(Dataset entries)
--- START ---
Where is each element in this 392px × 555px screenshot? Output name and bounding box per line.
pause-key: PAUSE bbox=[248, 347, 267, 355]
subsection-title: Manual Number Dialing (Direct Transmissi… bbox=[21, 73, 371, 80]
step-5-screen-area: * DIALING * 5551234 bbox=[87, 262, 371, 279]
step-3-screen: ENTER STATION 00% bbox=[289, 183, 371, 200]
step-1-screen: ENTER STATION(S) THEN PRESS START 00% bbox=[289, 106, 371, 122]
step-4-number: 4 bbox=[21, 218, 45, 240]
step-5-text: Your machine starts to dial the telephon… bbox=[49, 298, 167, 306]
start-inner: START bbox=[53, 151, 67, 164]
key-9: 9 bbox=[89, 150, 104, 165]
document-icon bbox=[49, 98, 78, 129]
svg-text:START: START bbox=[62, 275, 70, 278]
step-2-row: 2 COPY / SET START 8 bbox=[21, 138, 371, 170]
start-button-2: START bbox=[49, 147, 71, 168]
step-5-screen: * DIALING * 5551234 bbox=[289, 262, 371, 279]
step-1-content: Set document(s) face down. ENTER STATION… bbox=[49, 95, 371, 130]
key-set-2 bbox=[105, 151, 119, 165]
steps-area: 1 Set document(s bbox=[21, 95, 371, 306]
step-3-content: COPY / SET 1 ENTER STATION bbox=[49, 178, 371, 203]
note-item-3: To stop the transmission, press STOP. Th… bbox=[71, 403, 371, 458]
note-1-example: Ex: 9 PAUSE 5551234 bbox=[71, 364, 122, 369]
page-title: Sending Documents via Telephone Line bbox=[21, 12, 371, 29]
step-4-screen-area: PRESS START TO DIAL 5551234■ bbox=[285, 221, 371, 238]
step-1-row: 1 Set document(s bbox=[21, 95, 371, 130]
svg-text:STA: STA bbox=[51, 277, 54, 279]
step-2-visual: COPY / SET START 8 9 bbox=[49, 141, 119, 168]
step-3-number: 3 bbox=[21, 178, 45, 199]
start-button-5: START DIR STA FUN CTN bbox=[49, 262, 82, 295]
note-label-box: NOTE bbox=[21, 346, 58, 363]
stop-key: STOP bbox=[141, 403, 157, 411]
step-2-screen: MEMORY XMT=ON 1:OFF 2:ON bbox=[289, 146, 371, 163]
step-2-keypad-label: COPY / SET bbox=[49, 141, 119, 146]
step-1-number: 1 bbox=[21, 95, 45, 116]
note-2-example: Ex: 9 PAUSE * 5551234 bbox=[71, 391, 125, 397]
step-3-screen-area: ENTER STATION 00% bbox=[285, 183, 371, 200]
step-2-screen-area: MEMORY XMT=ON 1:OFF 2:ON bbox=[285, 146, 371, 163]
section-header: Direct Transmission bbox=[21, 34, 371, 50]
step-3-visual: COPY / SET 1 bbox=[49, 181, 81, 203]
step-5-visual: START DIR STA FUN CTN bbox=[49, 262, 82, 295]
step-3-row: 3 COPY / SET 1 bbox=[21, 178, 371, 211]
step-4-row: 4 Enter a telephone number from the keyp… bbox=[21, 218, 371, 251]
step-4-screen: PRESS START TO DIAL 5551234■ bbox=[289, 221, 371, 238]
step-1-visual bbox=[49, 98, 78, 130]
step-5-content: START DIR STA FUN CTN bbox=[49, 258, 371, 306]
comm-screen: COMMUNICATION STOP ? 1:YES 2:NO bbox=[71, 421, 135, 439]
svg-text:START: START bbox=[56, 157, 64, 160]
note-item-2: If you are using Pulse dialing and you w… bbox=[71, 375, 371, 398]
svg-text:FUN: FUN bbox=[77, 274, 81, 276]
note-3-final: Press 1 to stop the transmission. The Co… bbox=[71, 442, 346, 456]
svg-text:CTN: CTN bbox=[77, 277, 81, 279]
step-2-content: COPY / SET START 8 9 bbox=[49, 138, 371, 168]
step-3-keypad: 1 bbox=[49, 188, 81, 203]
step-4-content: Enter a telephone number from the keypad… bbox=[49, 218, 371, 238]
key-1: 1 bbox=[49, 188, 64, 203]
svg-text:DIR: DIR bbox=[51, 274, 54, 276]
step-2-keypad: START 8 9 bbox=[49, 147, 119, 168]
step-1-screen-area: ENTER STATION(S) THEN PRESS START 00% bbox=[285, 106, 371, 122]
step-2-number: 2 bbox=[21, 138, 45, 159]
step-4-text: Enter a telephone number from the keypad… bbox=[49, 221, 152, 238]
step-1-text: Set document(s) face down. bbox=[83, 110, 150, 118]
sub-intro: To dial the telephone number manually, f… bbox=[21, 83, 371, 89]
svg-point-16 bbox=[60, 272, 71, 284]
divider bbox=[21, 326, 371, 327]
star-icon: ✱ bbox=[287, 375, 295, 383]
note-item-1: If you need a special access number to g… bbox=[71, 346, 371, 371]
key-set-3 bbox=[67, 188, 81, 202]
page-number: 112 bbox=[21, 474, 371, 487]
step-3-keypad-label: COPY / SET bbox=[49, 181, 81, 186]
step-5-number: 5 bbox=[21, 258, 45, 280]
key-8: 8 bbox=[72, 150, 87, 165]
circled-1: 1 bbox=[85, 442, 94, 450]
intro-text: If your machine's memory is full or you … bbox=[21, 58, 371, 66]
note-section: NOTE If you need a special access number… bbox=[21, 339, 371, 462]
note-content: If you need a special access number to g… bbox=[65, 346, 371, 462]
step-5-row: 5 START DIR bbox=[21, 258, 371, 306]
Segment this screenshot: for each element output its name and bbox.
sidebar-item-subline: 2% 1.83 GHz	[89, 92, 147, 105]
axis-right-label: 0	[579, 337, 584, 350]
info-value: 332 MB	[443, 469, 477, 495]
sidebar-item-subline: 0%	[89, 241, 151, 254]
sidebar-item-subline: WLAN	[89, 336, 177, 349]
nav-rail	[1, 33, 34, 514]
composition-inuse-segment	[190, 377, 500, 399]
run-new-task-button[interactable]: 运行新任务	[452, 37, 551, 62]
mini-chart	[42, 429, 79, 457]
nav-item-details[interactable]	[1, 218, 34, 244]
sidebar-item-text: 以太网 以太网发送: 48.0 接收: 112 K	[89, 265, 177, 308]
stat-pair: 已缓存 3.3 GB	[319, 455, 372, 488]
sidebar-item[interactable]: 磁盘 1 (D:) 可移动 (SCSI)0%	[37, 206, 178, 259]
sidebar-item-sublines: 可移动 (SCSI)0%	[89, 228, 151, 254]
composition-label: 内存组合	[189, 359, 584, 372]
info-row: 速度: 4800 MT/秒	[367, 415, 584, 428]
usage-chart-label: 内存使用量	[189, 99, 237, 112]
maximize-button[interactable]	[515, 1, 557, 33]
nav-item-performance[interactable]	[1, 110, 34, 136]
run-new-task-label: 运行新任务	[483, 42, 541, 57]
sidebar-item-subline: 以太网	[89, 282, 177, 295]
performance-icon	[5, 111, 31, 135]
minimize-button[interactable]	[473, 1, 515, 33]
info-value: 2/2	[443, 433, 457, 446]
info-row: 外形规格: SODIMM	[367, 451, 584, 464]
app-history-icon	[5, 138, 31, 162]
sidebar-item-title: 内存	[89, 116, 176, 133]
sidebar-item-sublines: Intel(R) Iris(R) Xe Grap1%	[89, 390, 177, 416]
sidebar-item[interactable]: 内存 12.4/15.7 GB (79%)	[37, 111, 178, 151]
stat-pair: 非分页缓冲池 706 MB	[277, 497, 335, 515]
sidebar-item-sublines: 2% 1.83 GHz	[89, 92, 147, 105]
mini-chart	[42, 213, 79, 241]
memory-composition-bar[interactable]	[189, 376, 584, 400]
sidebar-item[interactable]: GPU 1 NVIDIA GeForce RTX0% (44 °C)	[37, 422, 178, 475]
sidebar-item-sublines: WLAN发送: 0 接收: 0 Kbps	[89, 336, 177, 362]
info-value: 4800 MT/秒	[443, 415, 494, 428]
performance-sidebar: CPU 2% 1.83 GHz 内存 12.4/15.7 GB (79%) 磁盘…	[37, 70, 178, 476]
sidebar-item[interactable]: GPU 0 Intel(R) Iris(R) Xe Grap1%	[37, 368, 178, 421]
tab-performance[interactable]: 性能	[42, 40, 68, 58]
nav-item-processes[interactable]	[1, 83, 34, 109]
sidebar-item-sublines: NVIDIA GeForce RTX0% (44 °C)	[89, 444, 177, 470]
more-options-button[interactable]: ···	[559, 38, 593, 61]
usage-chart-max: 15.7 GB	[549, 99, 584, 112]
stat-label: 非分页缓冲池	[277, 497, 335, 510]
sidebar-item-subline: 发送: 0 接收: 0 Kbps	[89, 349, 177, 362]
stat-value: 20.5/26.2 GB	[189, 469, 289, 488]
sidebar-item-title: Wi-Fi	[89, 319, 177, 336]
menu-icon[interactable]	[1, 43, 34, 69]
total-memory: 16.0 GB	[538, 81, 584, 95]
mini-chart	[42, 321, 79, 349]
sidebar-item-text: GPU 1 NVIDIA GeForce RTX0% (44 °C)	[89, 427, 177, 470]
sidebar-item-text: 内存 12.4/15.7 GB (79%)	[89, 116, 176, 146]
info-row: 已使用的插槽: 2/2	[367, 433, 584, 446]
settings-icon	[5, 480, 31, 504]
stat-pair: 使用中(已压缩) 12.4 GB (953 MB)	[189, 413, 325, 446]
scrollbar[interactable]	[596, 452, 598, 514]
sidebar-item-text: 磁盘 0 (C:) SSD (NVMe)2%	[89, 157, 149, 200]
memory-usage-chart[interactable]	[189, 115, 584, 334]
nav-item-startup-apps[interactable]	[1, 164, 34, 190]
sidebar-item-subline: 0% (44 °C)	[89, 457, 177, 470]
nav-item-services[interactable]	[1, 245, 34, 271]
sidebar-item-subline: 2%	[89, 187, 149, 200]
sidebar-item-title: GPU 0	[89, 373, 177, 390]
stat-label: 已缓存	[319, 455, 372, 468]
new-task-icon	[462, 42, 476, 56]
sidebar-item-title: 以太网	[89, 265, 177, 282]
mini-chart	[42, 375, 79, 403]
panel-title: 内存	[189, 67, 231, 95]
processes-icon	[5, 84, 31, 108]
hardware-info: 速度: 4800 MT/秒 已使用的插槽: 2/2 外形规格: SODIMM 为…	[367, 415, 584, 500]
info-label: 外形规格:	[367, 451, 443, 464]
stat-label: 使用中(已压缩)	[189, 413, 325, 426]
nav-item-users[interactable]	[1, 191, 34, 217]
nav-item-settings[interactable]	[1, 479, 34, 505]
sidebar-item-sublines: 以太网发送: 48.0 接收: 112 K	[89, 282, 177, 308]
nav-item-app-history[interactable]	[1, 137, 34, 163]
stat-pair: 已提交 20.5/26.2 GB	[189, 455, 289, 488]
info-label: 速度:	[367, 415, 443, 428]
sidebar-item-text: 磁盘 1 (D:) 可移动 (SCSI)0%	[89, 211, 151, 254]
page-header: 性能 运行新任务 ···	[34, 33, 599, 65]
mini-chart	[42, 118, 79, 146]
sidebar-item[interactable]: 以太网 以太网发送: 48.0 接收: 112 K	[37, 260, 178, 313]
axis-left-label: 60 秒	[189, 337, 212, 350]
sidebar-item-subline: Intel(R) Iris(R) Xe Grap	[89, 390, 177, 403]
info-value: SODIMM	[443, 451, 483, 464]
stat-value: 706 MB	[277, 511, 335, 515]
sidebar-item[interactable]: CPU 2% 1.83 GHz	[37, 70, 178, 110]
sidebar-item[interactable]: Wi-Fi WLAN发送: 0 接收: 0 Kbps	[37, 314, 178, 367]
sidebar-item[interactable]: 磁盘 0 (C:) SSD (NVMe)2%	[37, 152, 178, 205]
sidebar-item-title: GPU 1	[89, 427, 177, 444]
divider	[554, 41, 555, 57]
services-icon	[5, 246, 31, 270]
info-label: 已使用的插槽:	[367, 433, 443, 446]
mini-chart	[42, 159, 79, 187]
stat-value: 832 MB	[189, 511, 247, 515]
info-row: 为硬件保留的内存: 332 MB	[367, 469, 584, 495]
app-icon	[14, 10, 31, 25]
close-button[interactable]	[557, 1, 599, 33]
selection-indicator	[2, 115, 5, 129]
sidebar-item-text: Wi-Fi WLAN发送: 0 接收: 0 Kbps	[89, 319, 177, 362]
--- END ---
> _Work instructions_
A single figure is the whole answer here: the number of lines in the records above that include "intro".

> _Output for this exercise_
2